FYI.

This story is over 5 years old.

Tech

Greenland’s Melting Ice Sheet Mapped in Unprecedented 3D Detail

NASA is using Greenland’s climate past to predict its future.
​A P-3 Orion spacecraft surveying Greenland’s ice sheet. Image: NASA

​Recently, NASA and the NOAA confirmed that 2014 was the hottest year on the books, and projected that even warmer years are ahead of us. The finding underscores the need to not only confront climate change on a political level, but also to anticipate some of the most dramatic effects it will have on Earth.

One of the most unpredictable and threatening consequences of a warming planet will be rising sea levels caused by massive melting of ice at the poles. Given that coastal regions are among the most populated areas in the world, this issue has the potential to displace millions of people. Indeed, some communities have already had to concede their homes to the advancing oceans.

Advertisement

That's why NASA has made climate research a top agency priority, greenlighting dozens of projects designed to get a handle on the scope of this global environmental crisis.

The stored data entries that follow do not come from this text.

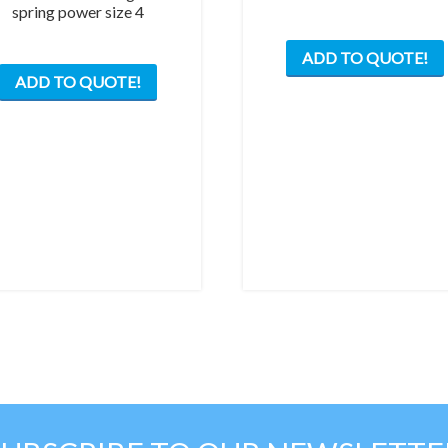
spring power size 4
ADD TO QUOTE!
ADD TO QUOTE!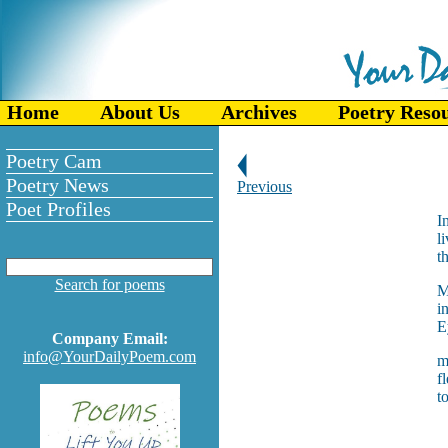
Home
About Us
Archives
Poetry Reso
Poetry Cam
Poetry News
Previous
Poet Profiles
I
l
t
Search for poems
M
i
E
Company Email:
info@YourDailyPoem.com
m
f
t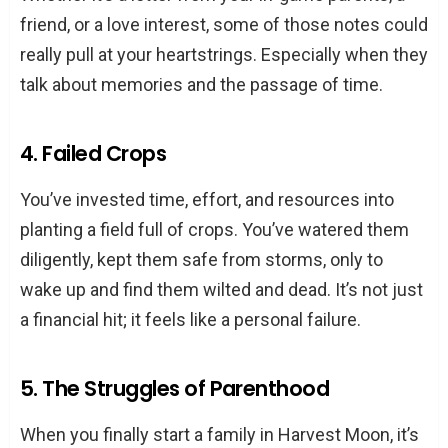
friend, or a love interest, some of those notes could
really pull at your heartstrings. Especially when they
talk about memories and the passage of time.
4. Failed Crops
You’ve invested time, effort, and resources into
planting a field full of crops. You’ve watered them
diligently, kept them safe from storms, only to
wake up and find them wilted and dead. It’s not just
a financial hit; it feels like a personal failure.
5. The Struggles of Parenthood
When you finally start a family in Harvest Moon, it’s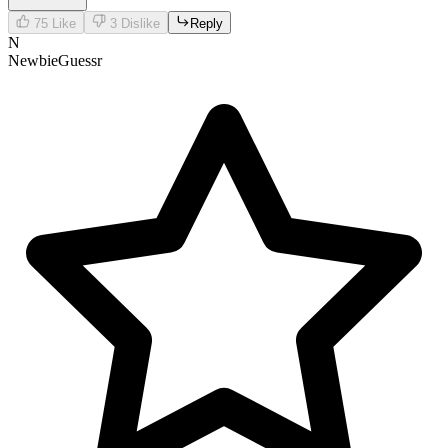
75
Like
3
Dislike
Reply
N
NewbieGuessr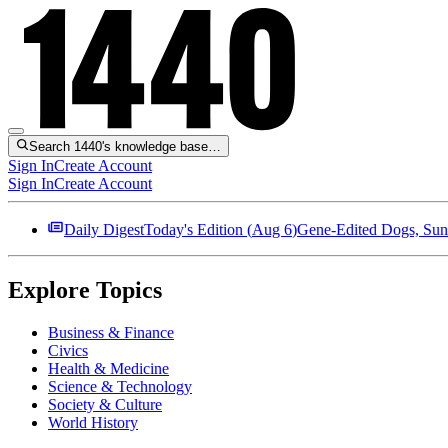
Search 1440's knowledge base…
Sign In
Create Account
Sign In
Create Account
Daily Digest
Today's Edition (
Aug 6
)
Gene-Edited Dogs, Sun
Explore Topics
Business & Finance
Civics
Health & Medicine
Science & Technology
Society & Culture
World History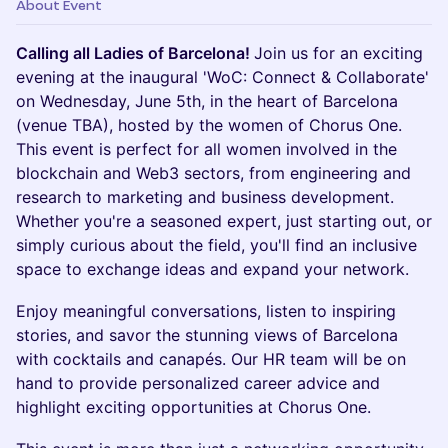
About Event
Calling all Ladies of Barcelona!
Join us for an exciting
evening at the inaugural 'WoC: Connect & Collaborate'
on Wednesday, June 5th, in the heart of Barcelona
(venue TBA), hosted by the women of Chorus One.
This event is perfect for all women involved in the
blockchain and Web3 sectors, from engineering and
research to marketing and business development.
Whether you're a seasoned expert, just starting out, or
simply curious about the field, you'll find an inclusive
space to exchange ideas and expand your network.
Enjoy meaningful conversations, listen to inspiring
stories, and savor the stunning views of Barcelona
with cocktails and canapés. Our HR team will be on
hand to provide personalized career advice and
highlight exciting opportunities at Chorus One.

The agency's latest win was producing the most comprehensive 3D map of Greenland's ice sheets ever created, as part of the multi-year Operation IceBridge initiative.

NASA Goddard video on Operation IceBridge. Credit: NASA Goddard/YouTube

"This new, huge data volume records how the ice sheet evolved and how it's flowing today," said glaciologist Joe MacGregor in a NASA statement. (MacGregor is also the lead author of a new study in The Journal of Geophysical Research Earth Surface, based on Operation IceBridge data.)

Greenland's ice sheet is the second largest in the world, packed with enough water to raise sea levels a full 20 feet. The bad news is that it is melting with ominous rapidity. The good news is that Operation IceBridge is collecting valuable information about climates of the past from its intricately layered glaciers. Figuring out how Greenland responded to previous warming periods will enable scientists to project its reaction to human-driven climate change, and how to best prepare for it.

The scientists involved in Operation IceBridge have taken an exhaustive, multi-pronged approach to monitoring Greenland's evolution. The most "hands-on" part of the initiative is the extraction of enormous cylindrical ice cores from the depths of the sheet.

Advertisement

Much like the sedimentary layers of solid ground or the rings of a tree, these samples are data-rich time capsules containing multitudes of information about bygone epochs. For example, volcanic ash from ancient eruptions is exquisitely preserved in these cores, and the rates of ice melts can be discerned from the thickness of each layer.

Never content with ground operations alone, however, NASA has also been studying Greenland's ice sheet from the skies, and even from space. Operation IceBridge initially consisted of an orbiter called ICESat, which was specifically designed to keep tabs on the planet's most vulnerable ice sheets, but it was retired after a malfunction in 2010. A replacement will be launched in 2016, but to fill the gap, NASA has deployed several fleets of airplanes to the region over the last six years.

Though planes can't cover as wide an area as satellites, they can be decked out with a lot more equipment, including laser altimeters, precision radars, and mapping instruments. These devices have allowed scientists to delve deeper into Greenland's glacial history than ever before. It's also paved the way for novel discoveries, such as the 2013 discovery of the longest canyon on Earth, nestled under layers of ice.

An Operation IceBridge image depicting Pine Island Glacier. Image: NASA

"Prior to this study, a good ice-sheet model was one that got its present thickness and surface speed right," MacGregor said. "Now, they'll also be able to work on getting its history right, which is important because ice sheets have very long memories."

It remains to be seen whether policy changes will slow the rate of climate change over the 21st Century. But regardless of the outcome, we will need to know what to expect from Greenland's disappearing ice sheet. The best way to do that is to model its past with the kind of unprecedented detail afforded by Operation IceBridge.